- Opening Delimiter -

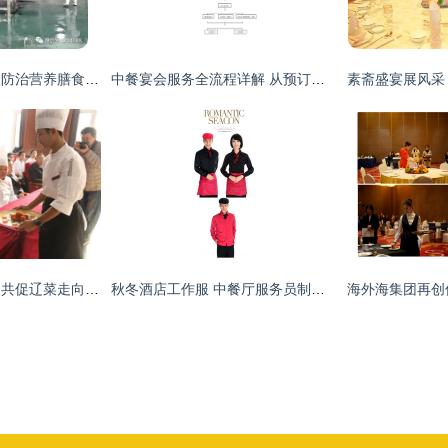
豆制品入选新冠肺炎防治营养膳食，中豆食品以安全健康产品守护民生餐桌
中餐宴会服务全流程详解 从预订到送客的细致服务艺术
深化中美职教合作，共促辽菜走向世界——美国中餐联盟代表团访问沈阳市外事服务学校侧记
秋冬酒店工作服 中餐厅服务员制服与火锅店围裙的搭配艺术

- Closing Delimiter -

:: What you are asked to do ::
An exact copy of the listing is needed, minus its pictures.

:: Answer section ::
豆制品入选新冠肺炎防治营养膳食，中豆食品以安全健康产品守护民生餐桌
中餐宴会服务全流程详解 从预订到送客的细致服务艺术
深化中美职教合作，共促辽菜走向世界——美国中餐联盟代表团访问沈阳市外事服务学校侧记
秋冬酒店工作服 中餐厅服务员制服与火锅店围裙的搭配艺术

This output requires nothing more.